NAD⁺ supplementation reduces mitochondrial adenine methylation (6mA) to limit heteroplasmy-driven inflammation in aging

Aging is marked by falling nuclear NAD⁺, which dampens SIRT1 activity and skews the NAD⁺/NADH ratio toward NADH (NAD⁺ decline reduces SIRT1 activity). This shift impairs sirtuin‑mediated deacetylation of histones and mitochondrial proteins, while simultaneously altering TCA‑cycle flux and lowering α‑ketoglutarate (α‑KG) relative to succinate. α‑KG is a required cofactor for the Fe(II)/α‑KG‑dependent demethylase ALKBH1, which removes N⁶‑methyladenine (6mA) from mitochondrial DNA. When NAD⁺ declines, the α‑KG/succinate ratio falls, ALKBH1 activity wanes, and 6mA accumulates on the mtDNA strand. Elevated 6mA interferes with TFAM binding and promotes error‑prone mtDNA replication, accelerating the rise of heteroplasmic single‑nucleotide variants after age 70. The resulting increase in cytosolic chromatin fragments from damaged mtDNA fuels cGAS/STING signaling unless cleared by mitophagy.

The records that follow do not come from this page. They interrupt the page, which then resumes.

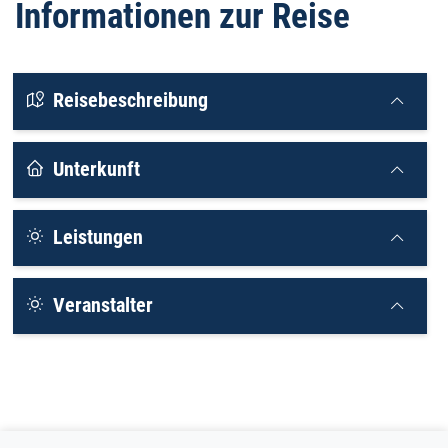
Informationen zur Reise
Reisebeschreibung
Unterkunft
Leistungen
Veranstalter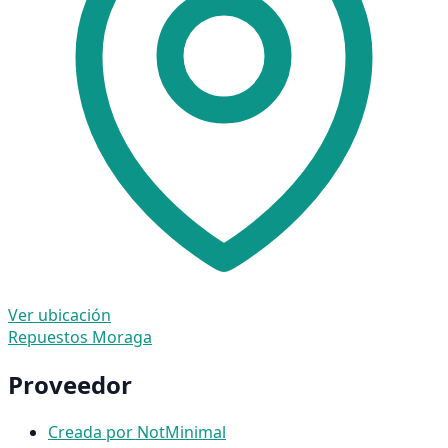
Ver ubicación
Repuestos Moraga
Proveedor
Creada por NotMinimal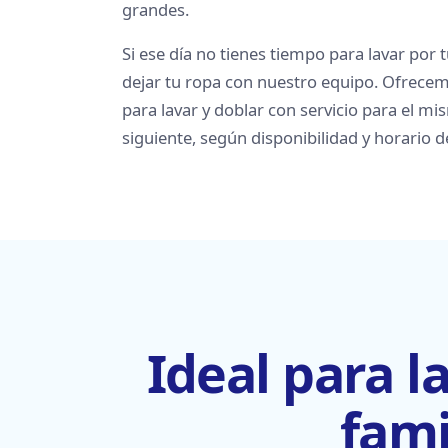
grandes.
Si ese día no tienes tiempo para lavar por
dejar tu ropa con nuestro equipo. Ofrece
para lavar y doblar con servicio para el mis
siguiente, según disponibilidad y horario d
Ideal para l
fami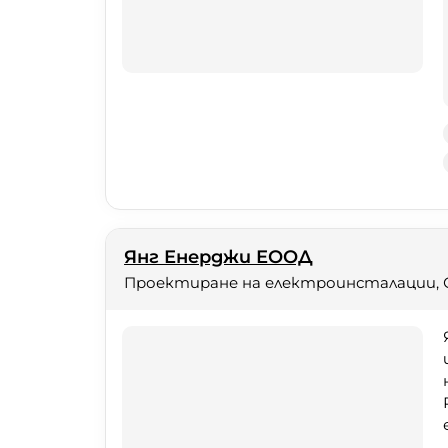
Янг Енерджи ЕООД
Проектиране на електроинсталации, 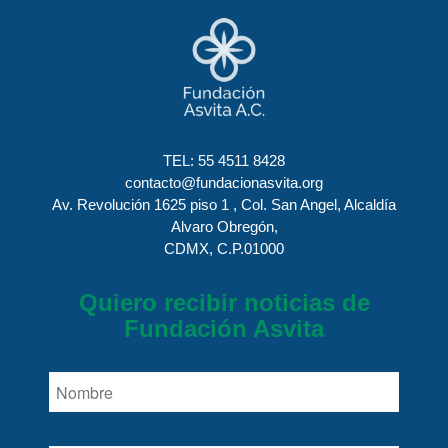
TEL:
55 4511 8428
contacto@fundacionasvita.org
Av. Revolución 1625 piso 1 , Col. San Angel, Alcaldía
Alvaro Obregón,
CDMX, C.P.01000
Quiero recibir noticias de
Fundación Asvita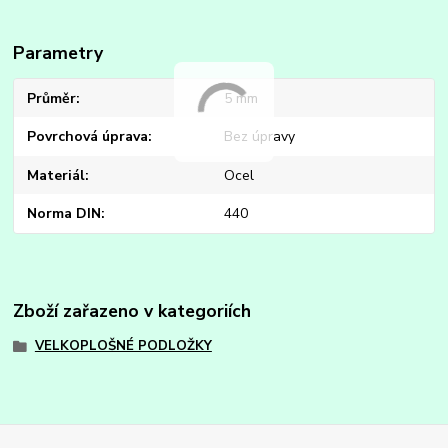
Parametry
Průměr
5 mm
Povrchová úprava
Bez úpravy
Materiál
Ocel
Norma DIN
440
Zboží zařazeno v kategoriích
VELKOPLOŠNÉ PODLOŽKY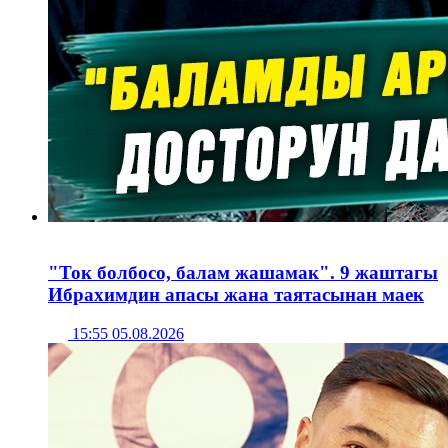
"Ток болбосо, балам жашамак". 9 жаштагы
Ибрахимдин апасы жана таятасынан маек
15:55 05.08.2026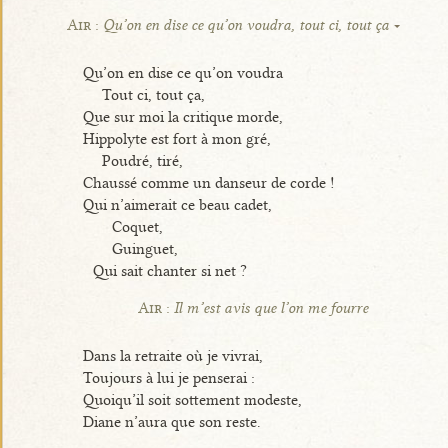
Air :
Qu’on en dise ce qu’on voudra, tout ci, tout ça
Qu’on en dise ce qu’on voudra
Tout ci, tout ça,
Que sur moi la critique morde,
Hippolyte est fort à mon gré,
Poudré, tiré,
Chaussé comme un danseur de corde !
Qui n’aimerait ce beau cadet,
Coquet,
Guinguet,
Qui sait chanter si net ?
Air :
Il m’est avis que l’on me fourre
Dans la retraite où je vivrai,
Toujours à lui je penserai :
Quoiqu’il soit sottement modeste,
Diane n’aura que son reste.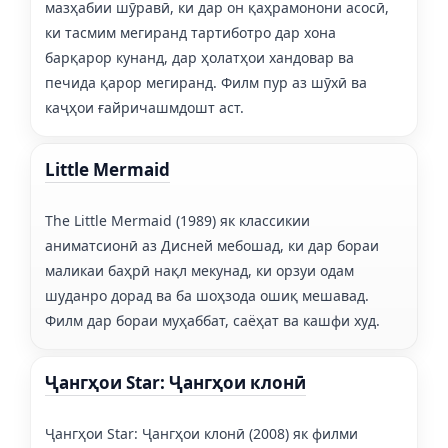
мазҳабии шӯравӣ, ки дар он қаҳрамонони асосӣ,
ки тасмим мегиранд тартиботро дар хона
барқарор кунанд, дар ҳолатҳои хандовар ва
печида қарор мегиранд. Филм пур аз шӯхӣ ва
каҷҳои ғайричашмдошт аст.
Little Mermaid
The Little Mermaid (1989) як классикии
аниматсионӣ аз Дисней мебошад, ки дар бораи
маликаи баҳрӣ нақл мекунад, ки орзуи одам
шуданро дорад ва ба шоҳзода ошиқ мешавад.
Филм дар бораи муҳаббат, саёҳат ва кашфи худ.
Ҷангҳои Star: Ҷангҳои клонӣ
Ҷангҳои Star: Ҷангҳои клонӣ (2008) як филми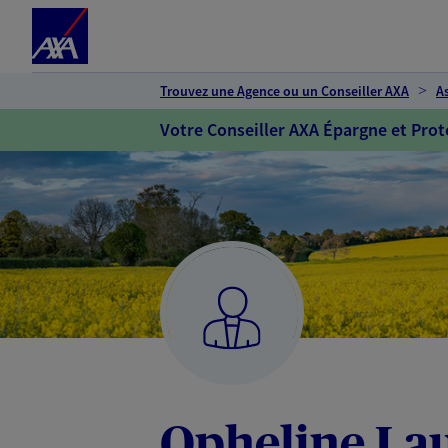
Espace client
Accéder au contenu principal
Accéder au pied de page
Trouvez une Agence ou un Conseiller AXA
A
Votre Conseiller AXA Épargne et Prot
Opheline La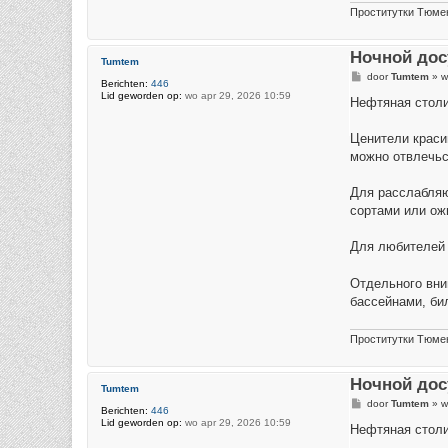
Проститутки Тюме
Ночной дос
Tumtem
B
door
Tumtem
»
w
Berichten:
446
e
Lid geworden op:
wo apr 29, 2026 10:59
r
Нефтяная столи
i
c
h
Ценители краси
t
можно отвлечьс
Для расслабляю
сортами или ож
Для любителей 
Отдельного вни
бассейнами, би
Проститутки Тюме
Ночной дос
Tumtem
B
door
Tumtem
»
w
Berichten:
446
e
Lid geworden op:
wo apr 29, 2026 10:59
r
Нефтяная столи
i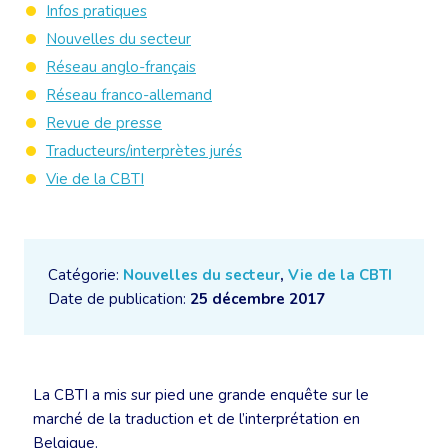
Infos pratiques
Nouvelles du secteur
Réseau anglo-français
Réseau franco-allemand
Revue de presse
Traducteurs/interprètes jurés
Vie de la CBTI
Catégorie:
Nouvelles du secteur
,
Vie de la CBTI
Date de publication:
25 décembre 2017
La CBTI a mis sur pied une grande enquête sur le
marché de la traduction et de l’interprétation en
Belgique.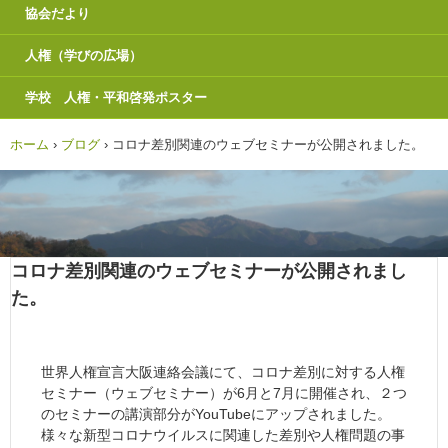
協会だより
人権（学びの広場）
学校 人権・平和啓発ポスター
ホーム
›
ブログ
›
コロナ差別関連のウェブセミナーが公開されました。
コロナ差別関連のウェブセミナーが公開されまし
た。
世界人権宣言大阪連絡会議にて、コロナ差別に対する人権
セミナー（ウェブセミナー）が6月と7月に開催され、２つ
のセミナーの講演部分がYouTubeにアップされました。
様々な新型コロナウイルスに関連した差別や人権問題の事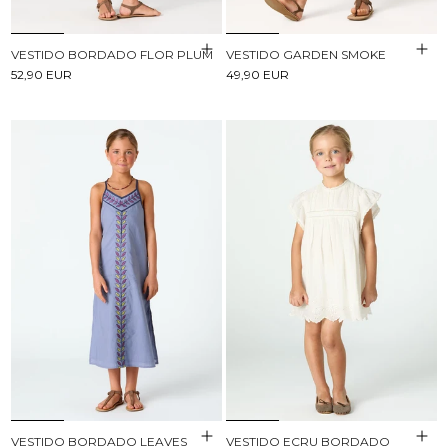
VESTIDO BORDADO FLOR PLUM
VESTIDO GARDEN SMOKE
52,90 EUR
49,90 EUR
VESTIDO BORDADO LEAVES
VESTIDO ECRU BORDADO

We hypothesize that restoring NAD⁺ with precursors such as nicotinamide riboside (NR) or nicotinamide mononucleotide (NMN) re‑elevates the α‑KG/succinate ratio, reactivates ALKBH1‑mediated demethylation of mtDNA 6mA, and thereby improves replication fidelity. Lower 6mA should diminish heteroplasmy load, reduce mtDNA‑derived cytosolic DNA, and attenuate cGAS/STING‑dependent interferon production. Consequently, NAD⁺‑precursor treatment would decrease inflammatory senescence markers while enhancing mitophagy through FOXO3‑NIX/Parkin pathways (NAD⁺ precursors restore mitophagy via FOXO3‑NIX and Parkin).

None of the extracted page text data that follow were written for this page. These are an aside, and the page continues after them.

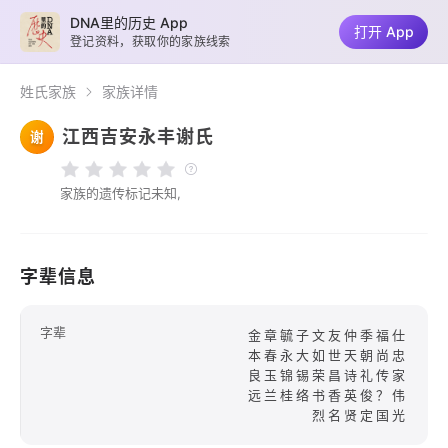
DNA里的历史 App
打开 App
登记资料，获取你的家族线索
姓氏家族
家族详情
江西吉安永丰谢氏
谢
家族的遗传标记未知,
字辈信息
字辈
金章毓子文友仲季福仕
本春永大如世天朝尚忠
良玉锦锡荣昌诗礼传家
远兰桂络书香英俊？伟
烈名贤定国光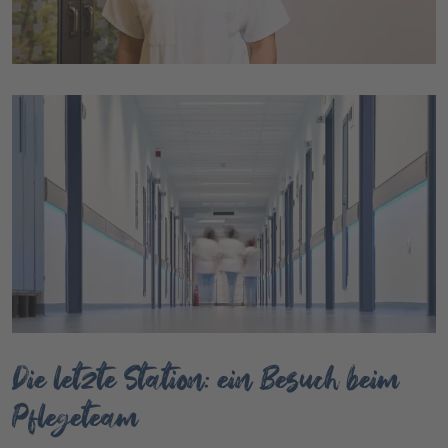
Die letzte Station: ein Besuch beim
Pflegeteam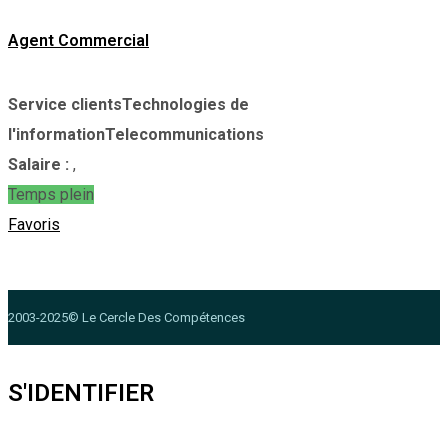
Agent Commercial
Service clients
Technologies de
l'information
Telecommunications
Salaire :
,
Temps plein
Favoris
2003-2025© Le Cercle Des Compétences
S'IDENTIFIER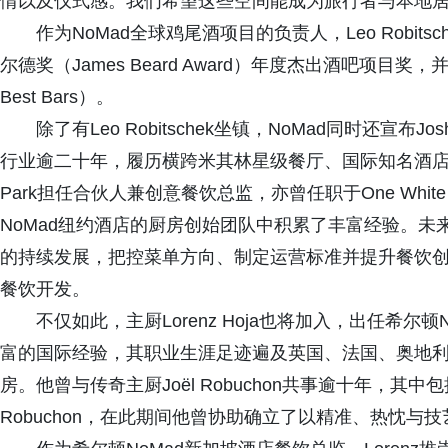
情以及仪式感。我们希望这些空间能成为旅行者与本地居
作为NoMad全球鸡尾酒项目的负责人，Leo Robi
尔德奖（James Beard Award）年度杰出酒吧项目奖，并连
Best Bars）。
除了有Leo Robitschek坐镇，NoMad同时还宣布Jo
行业逾二十年，履历横跨米其林星级餐厅、国际知名酒店集团及
Park担任合伙人兼创意餐饮总监，亦曾任职于One White St
NoMad纽约酒店的厨房创始团队中积累了丰富经验。未来，
的持续发展，把控菜单方向、制定运营标准并提升餐饮创
餐饮开发。
不仅如此，主厨Lorenz Hoja也将加入，出任希尔顿N
富的国际经验，其职业生涯足迹遍及英国、法国、奥地
房。他曾与传奇主厨Joël Robuchon共事逾十年，其中包括任
Robuchon，在此期间他曾协助确立了以精准、热忱与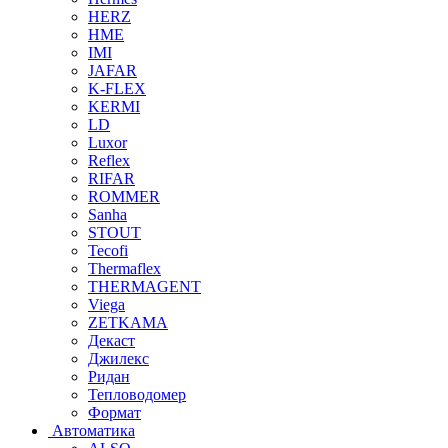
HERZ
HME
IMI
JAFAR
K-FLEX
KERMI
LD
Luxor
Reflex
RIFAR
ROMMER
Sanha
STOUT
Tecofi
Thermaflex
THERMAGENT
Viega
ZETKAMA
Декаст
Джилекс
Ридан
Тепловодомер
Формат
Автоматика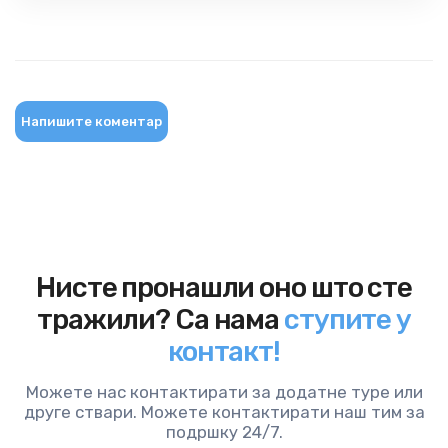
Напишите коментар
Нисте пронашли оно што сте
тражили? Са нама
ступите у
контакт!
Можете нас контактирати за додатне туре или
друге ствари. Можете контактирати наш тим за
подршку 24/7.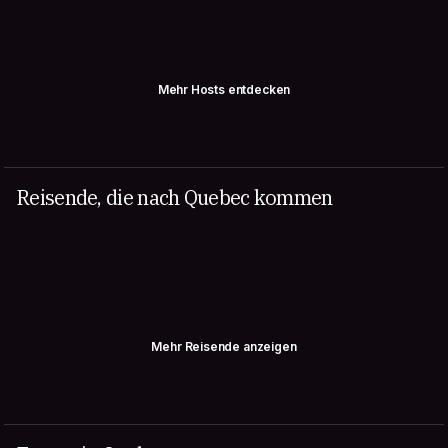
Mehr Hosts entdecken
Reisende, die nach Quebec kommen
Mehr Reisende anzeigen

To test this, we will treat senescent human mesenchymal stem cells (MSCs) from donors >70 years with 1 mM NR or NMN for 14 days. Parallel cultures receive vehicle. We will quantify mtDNA 6mA using dot‑blot immunoprecipitation followed by qPCR of mtDNA loci, assess heteroplasmy by single‑cell mtDNA sequencing, measure cGAS/STING activation via phospho‑TBK1 and IFN‑β ELISA, and evaluate mitophagy flux with mt‑Keima assay. We predict that NR/NMN‑treated cells will show a ≥30 % drop in mtDNA 6mA, a comparable reduction in heteroplasmic variant frequency, and a ≥40 % decrease in IFN‑β secretion relative to controls. If NAD⁺ precursors fail to alter 6mA levels or heteroplasmy despite raising total NAD⁺ (Treatment with NAD⁺ precursors increases intracellular NAD⁺ levels and rejuvenates senescent human mesenchymal stem cells), the hypothesis is falsified, indicating that NAD⁺‑dependent redox changes do not gate ALKBH1 activity in mitochondria.

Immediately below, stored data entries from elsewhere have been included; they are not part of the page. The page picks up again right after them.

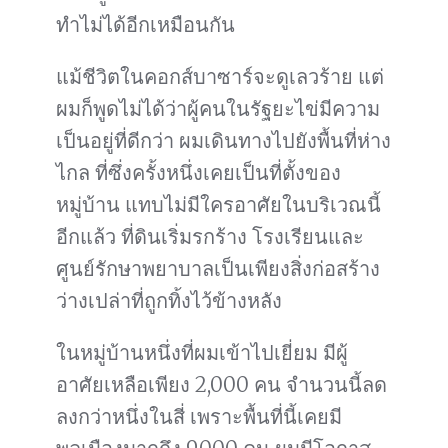
ทำไม่ได้อีกเหมือนกัน
แม้ชีวิตในคอกส์บาซาร์จะดูเลวร้าย แต่
ผมก็พูดไม่ได้ว่าผู้คนในรัฐยะไข่มีความ
เป็นอยู่ที่ดีกว่า ผมเดินทางไปยังพื้นที่ห่าง
ไกล ที่ซึ่งครั้งหนึ่งเคยเป็นที่ตั้งของ
หมู่บ้าน แทบไม่มีใครอาศัยในบริเวณนี้
อีกแล้ว ที่ดินเริ่มรกร้าง โรงเรียนและ
ศูนย์รักษาพยาบาลเป็นเพียงสิ่งก่อสร้าง
ว่างเปล่าที่ถูกทิ้งไว้ข้างหลัง
ในหมู่บ้านหนึ่งที่ผมเข้าไปเยี่ยม มีผู้
อาศัยเหลือเพียง 2,000 คน จำนวนนี้ลด
ลงกว่าหนึ่งในสี่ เพราะพื้นที่นี้เคยมี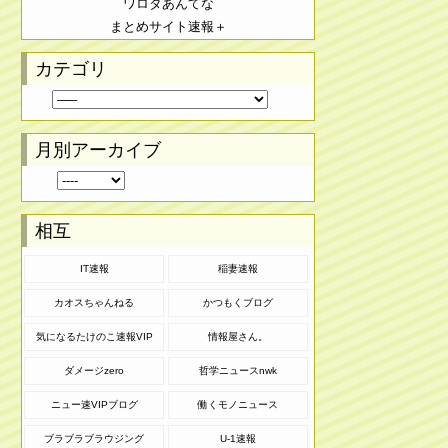
ワロタあんてな
まとめサイト速報＋
カテゴリ
月別アーカイブ
相互
IT速報
稲妻速報
カオスちゃんねる
かつもくブログ
気になるたけのこ速報VIP
情報屋さん。
ダメージzero
哲学ニュースnwk
ニュー速VIPブログ
働くモノニュース
ブラブラブラウジング
U-1速報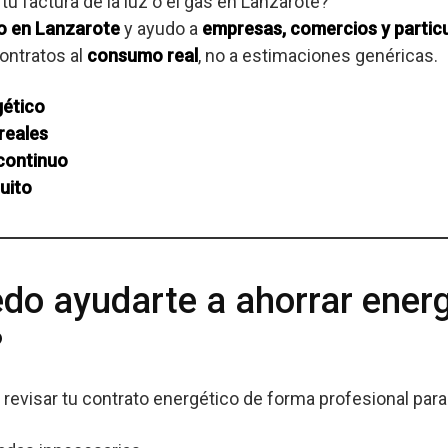
u factura de la luz o el gas en Lanzarote?
o en Lanzarote
y ayudo a
empresas, comercios y partic
ontratos al
consumo real
, no a estimaciones genéricas.
ético
reales
continuo
uito
o ayudarte a ahorrar energ
?
 revisar tu contrato energético de forma profesional para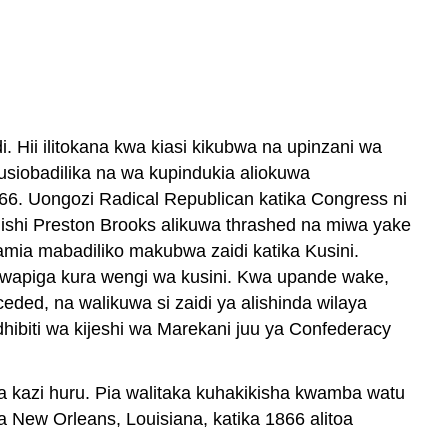
Hii ilitokana kwa kiasi kikubwa na upinzani wa
iobadilika na wa kupindukia aliokuwa
6. Uongozi Radical Republican katika Congress ni
shi Preston Brooks alikuwa thrashed na miwa yake
ia mabadiliko makubwa zaidi katika Kusini.
 wapiga kura wengi wa kusini. Kwa upande wake,
ed, na walikuwa si zaidi ya alishinda wilaya
hibiti wa kijeshi wa Marekani juu ya Confederacy
ya kazi huru. Pia walitaka kuhakikisha kwamba watu
New Orleans, Louisiana, katika 1866 alitoa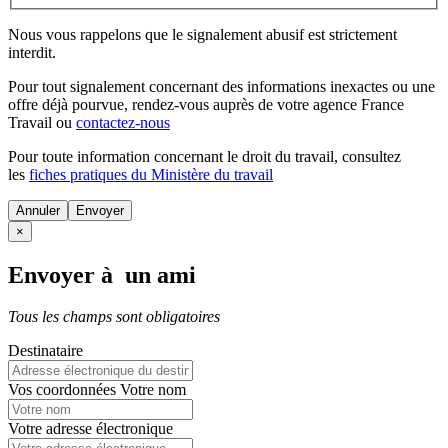
Nous vous rappelons que le signalement abusif est strictement
interdit.
Pour tout signalement concernant des
informations inexactes
ou une
offre déjà pourvue
, rendez-vous auprès de votre agence France
Travail ou
contactez-nous
Pour toute information concernant le
droit du travail
, consultez
les
fiches pratiques du Ministère du travail
Annuler
×
Envoyer à un ami
Tous les champs sont obligatoires
Destinataire
Vos coordonnées
Votre nom
Votre adresse électronique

A secondary aim examines sex‑specific effects. Preliminary data suggest female MSCs retain higher basal ALKBH1 expression; we will therefore compare male and female cultures to determine whether NAD⁺‑precursor efficacy differs by sex, which could inform timing of interventions before the heteroplasmy threshold is crossed.

Linking NAD⁺ metabolism to mitochondrial epigenetics provides a mechanistic bridge between metabolite depletion and mtDNA quality control, offering a clear, falsifiable route to refine anti‑aging strategies.